After the polls close, historically, the Supervisors have helped hand count the ballots. But not this year, Town Administrator Tammie Beaulieu says.
"The town of Thornton in the past has always used the original ballot box," she says, "so this year the town decided to purchase a tabulator because there have been meetings, especially during presidential years, when the selectmen have been here to 1:30 in the morning, as well as the moderator and the supervisors."
But, as Town Clerk Brook Rose explains, that original ballot box, in continual use in Thornton since the 1892 presidential election between Grover Cleveland and Benjamin Harrison, won't be fully retired,
"We'll use it as a backup if the tabulator were to break down," Rose says, "which we know won't happen! But we still have it!"

Going the tabulator route takes a bit of training. Mike Carlson, the tabulator vendor from LHS Associates, arrives to begin the state mandated tabulator test. "This is called the logic and accuracy test," he says, "it's to mark the ballots logically and accurately so that when we pass them through the tabulator we prove that the tabulator is reading the ballots as marked correctly."
Carlson hands Town Moderator Bob Gannett a stack of 100 ballots and says, "These are the testers that they have provided for each town in New Hampshire that's using the tabulator."
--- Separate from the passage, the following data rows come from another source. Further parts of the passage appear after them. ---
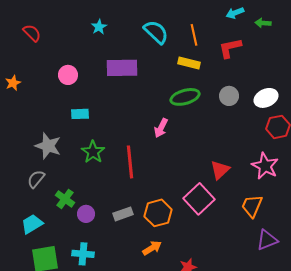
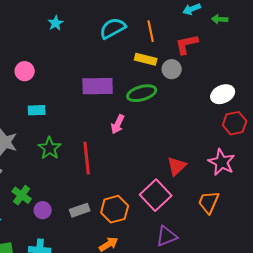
cyan semicircle: (156, 32) -> (113, 28), turned -72
purple rectangle: (122, 68) -> (98, 86), moved
gray circle: (229, 96) -> (172, 69), moved
purple triangle: (267, 240) -> (167, 236), moved

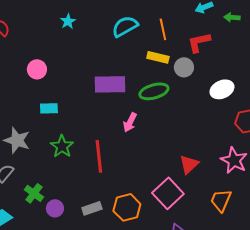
white ellipse: (223, 94) -> (222, 89), moved

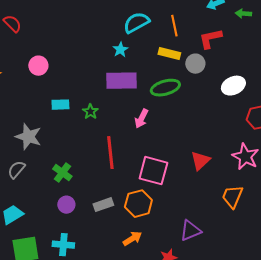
cyan star: (68, 21) -> (120, 50), moved
pink circle: (37, 69) -> (38, 66), moved
green star: (62, 146) -> (90, 112), moved, size x0.7
green cross: (34, 193) -> (62, 173), moved
pink square: (168, 193) -> (153, 171), moved, turned -32

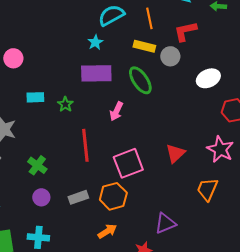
green ellipse: (165, 88) -> (140, 80), turned 72
pink square: (153, 171) -> (128, 163), turned -36

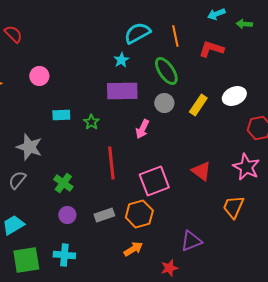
red L-shape: (185, 31) -> (211, 49), turned 30
yellow rectangle: (144, 46) -> (198, 105), moved, turned -70
gray circle: (170, 56) -> (164, 103), moved
green ellipse: (140, 80) -> (166, 71), moved
red triangle: (175, 153) -> (201, 171), turned -40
For the test, each of the test ballots will be marked and tracked by Moderator Gannet and Supervisor Gloria Kimball.
When done, Carlson collects up the hand-marked ballots and everyone gathers around the tabulator -- a bland typewriter-sized scanner locked on top of the black, trashbarrel-like ballot receptacle. Carlson asks Moderator Gannett to enter the ballots into the tabulator, one at a time.
After the ballots have been sent through the tabulator, Moderator Gannett presses a series of buttons to request the tabulator's final tallies and Supervisor Pelchat expresses her satisfaction with the new machine.
"I'm so happy we don't have to count ballots anymore!" she says.
Moderator Gannett then reads off the tabulator's tallies as Town Clerk Rose verifies the numbers against the actual ballot counts.

Though the test was 100-percent accurate, Mike Carlson reminds them that any problem with the tabulator can always be solved the old fashioned way.
"If these numbers aren't in sync with what you want to see," Carlson says, "then it's just taking the paper ballots and looking at each one to find out where the error is. That's all you need to do."
Hand counting is what he means. And just like the old voting box on standby in the closet, the ways and means of 1892 won't be all that far away.